International Journal of Computer Applications |
Foundation of Computer Science (FCS), NY, USA |
Volume 151 - Number 7 |
Year of Publication: 2016 |
Authors: Sita Rani, O. P. Gupta |
10.5120/ijca2016911779 |
Sita Rani, O. P. Gupta . Empirical Analysis and Performance Evaluation of various GPU Implementations of Protein BLAST. International Journal of Computer Applications. 151, 7 ( Oct 2016), 22-27. DOI=10.5120/ijca2016911779
Bioinformatics applications are compute and data intensive by nature. As the size of molecular databases is growing from day to day experiments performed in the field of molecular biology, thoughtful steps need to be taken to exploit various methods to accelerate bioinformatics applications.
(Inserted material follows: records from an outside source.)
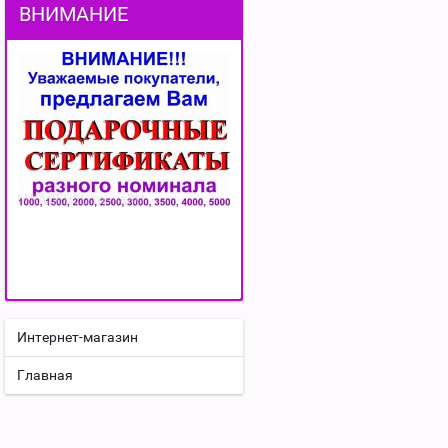
ВНИМАНИЕ
Интернет-магазин
Главная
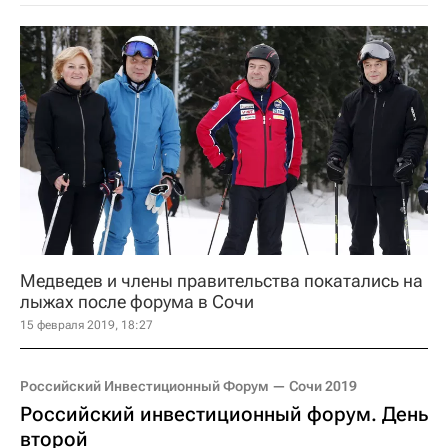
Медведев и члены правительства покатались на
лыжах после форума в Сочи
15 февраля 2019, 18:27
Российский Инвестиционный Форум — Сочи 2019
Российский инвестиционный форум. День
второй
Many efforts have already been put in the field to optimize most of the bioinformatics algorithms. By incorporating Graphical Processing Units (GPUs), many bioinformatics applications have benefited hugely. Compute Unified Device Architecture (CUDA) is a hardware and software platform, used to exploit multi-threaded architecture of GPUs. Basic Local Alignment Search Tool (BLAST) is one of the most frequently used algorithms for bioinformatics applications. Different GPU implementations of protein BLAST have already been proposed by different authors. For each implementation, the authors claimed different speedups. But these implementations are on different hardware platforms and also were experimented with different databases, so it’s difficult to compare their performance accurately. In this paper four different GPU implementations of protein BLAST are explored in detail. To compare their performance, these GPU versions of BLAST are implemented on a common hardware platform, i.e. NVIDIA M2050 GPU with 448 processing cores, 3GB of memory and two hex-core Intel, Xeon 2.93 GHz processors. Experiments are performed on 2.38 GB protein database. Performance is analyzed and compared with standard NCBI-BLASTP. Parameter considered for performance analysis and comparison is the execution time. In the current environment speedup obtained by different implementations varied from 2.3X to 9.8X.